Friday, January 31, 2014

A possible candidate for the saha-islanders

In my last post I remarked on the word saha, apparently meaning "island" in the names of some islands just north of the mouth of the Tumen river.  As far as I can tell, this is not a word in a known language of the area.

In this post, I will propose two possible candidate ethnic groups for the speakers of that language. The following text is a Manchu-language description of groups of people called Fiyaka and Kiyakara who brought tribute to the Qing:
fiyaka, fiyaka sunggari ulai dergi ergi ten i bade bi, mederi tun i jakarame son son i tembi. nimaha butame gurgu buthašame banjimbi. hahasi hehesi gemu indahūn sukū be etuku arafi etumbi. juwari forgon de nimaha sukū i arambi. banin doksin becunure de amuran. tucire dosire de kemuni jeyengge agūra gaifi yabumbi. aniyadari seke jafambi.
kiyakara, kiyakara huncun mederi, jai fucin yose i jergi birai biturame son son i tembi. haha hehe gemu ferten de muheren etufi jurhun isire menggun teišun i araha niyalma be miyamigan obume tuhebumbi. hahasi buhū i sukū be mahala arambi. bosoi etuku etumbi. bethe niohušulembi. hehesi funiyehe be tuhebume, sifikū sifirakū, adasun de halai hacin i šeoleme wangnambi. boo ūlen jahūdai weihu be gemu alan i weilembi. ese asu baitalame bahanarakū. nimaha šakarame gurgušeme banjimbi. banitai heolen sula iktambume asaraha hacin akū. ceni ba i ici gisurere be kiyakaratambi sembi. aniyadari seke jafambi.
"The Fiyaka. The Fiyaka are in the high places on the east side of the Sunggari river. They are scattered along the island(s) of the sea. They make their living fishing and hunting. Men and women all make and wear clothing of dog skins. In the summer they make them from fish skins. By nature they are cruel and they love to fight. When they are out and about they walk carrying bladed spears. Every year they bring sable as tribute.
"The Kiyakara. The Kiyakara are scattered along the Hunchun Sea, and along such rivers as Fucin and Yose. The men and women all wear rings in their noses, and hang figurines as ornaments made of silver and copper as much as an inch long. The men make hats from deerskin, wear cloth, and go barefoot. The women let their hair down, and do not wear hairpins. They embroider their lapels with all kinds of different designs. They make every kind of house and boat from birch bark. They do not know how to use nets. They make their living by spearing fish and hunting. They are naturally lazy and idle, and do not customarily accumulate and set aside stores. The speech of their land is called kiyakaratambi. Every year they bring sable as tribute."
The Fiyaka and Kiyakara occupied similar territories, as far as I can tell. Both groups are now said to have been Tungusic, but I think the evidence for this is based largely on the fact that Tungusic speakers are known to have lived in the areas they inhabited. The same section of the tribute records also mentions Nanai (heje) and Udeghe (nadan hala), as well as non-Tungusic Ainu (guye or kuye) and Nivkh (kilen).

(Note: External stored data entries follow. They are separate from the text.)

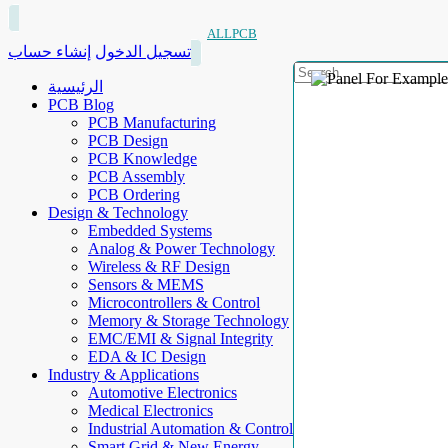
ALLPCB
إنشاء حساب
تسجيل الدخول
الرئيسية
PCB Blog
PCB Manufacturing
PCB Design
PCB Knowledge
PCB Assembly
PCB Ordering
Design & Technology
Embedded Systems
Analog & Power Technology
Wireless & RF Design
Sensors & MEMS
Microcontrollers & Control
Memory & Storage Technology
EMC/EMI & Signal Integrity
EDA & IC Design
Industry & Applications
Automotive Electronics
Medical Electronics
Industrial Automation & Control
Smart Grid & New Energy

Thursday, January 30, 2014

In what language does saha mean "island"?

This evening, I have been poring over Danville's beautiful 18th century map of Korea and Manchuria, looking at the tangled area where Korean toponyms give way to Manchu/Jurchen (and other non-Korean) toponyms.

I started out hunting for two places called (in Manchu) ehe kuren and gūnaka kuren, which I expect to find on Danville's map with a spelling like *eghe couren, *counaca couren. I have not found them yet, but I have found something else that is interesting.

All along the Korean coast, small islands are given names ending in tao, which no doubt corresponds to Chinese 島, "island" (Mandarin dǎo).

Some Korean islands with names ending in "tao"

Along the Japanese coast, of course, we have small islands whose names end in sima, corresponding to the Japanese word shima, "island".

Some Japanese islands with names ending in "sima"

But at the mouth of the Tumen river, there is something I did not expect. Some of the islands have names ending in toun, which must be Manchu tun, "island", and some have names in loun, which I am certain is a scribal error for toun. But others have names in saba and saha, which I don't recognize.

A mix of islands with names ending in "toun/loun" and "saba/saha"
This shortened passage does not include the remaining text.